Node lifecycle: maintenance, shutdown, decommission
Node lifecycle: maintenance, shutdown, decommission
There’s a set of system-management topics that often appear under alternative subtitles: “graceful termination and cleanup”, “shutting down and restarting”, “adding and removing members”, “joining and leaving cluster”, and similar.
All of these topics involve state transitions, so let’s start by naming the states and the transitions between them.

To put things in perspective, this picture is about a node (not shown) in an AIStore cluster (also not shown).

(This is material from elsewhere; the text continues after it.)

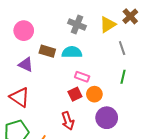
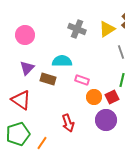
brown rectangle: (47, 51) -> (48, 79), moved
cyan semicircle: (72, 52) -> (62, 61), moved
purple triangle: (26, 64) -> (27, 68), turned 49
red square: (75, 94) -> (112, 97), moved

Tracking it from top to bottom, first notice the state called maintenance mode. This is the gentlest way to remove a node from an operating cluster. When in maintenance, the node stops keepalive heartbeats but remains in the cluster map and remains connected, unless you disconnect or shut it down manually, which is perfectly valid and often expected.
Next comes shutdown. Graceful shutdown can also be achieved in a single shot, as indicated by one of the arrows on the left:
online => shutdown
When in shutdown, the node can later return and rejoin the cluster. That takes two steps, not one: restart the node first, then take it out of maintenance. In the diagram, RESTART must be understood as a deployment-specific action such as kubectl run, restarting a systemd unit, or powering the machine back on.
Both maintenance and shutdown involve a certain intra-cluster operation called global rebalance.
The third and final special state is decommission. Loosely synonymous with cleanup - very thorough cleanup - decommission entails:
- migrating all user data currently stored on the node to other online nodes;
- partial or complete cleanup of the node itself; and
- removing AIS metadata, configuration files, and, optionally, user data in its entirety.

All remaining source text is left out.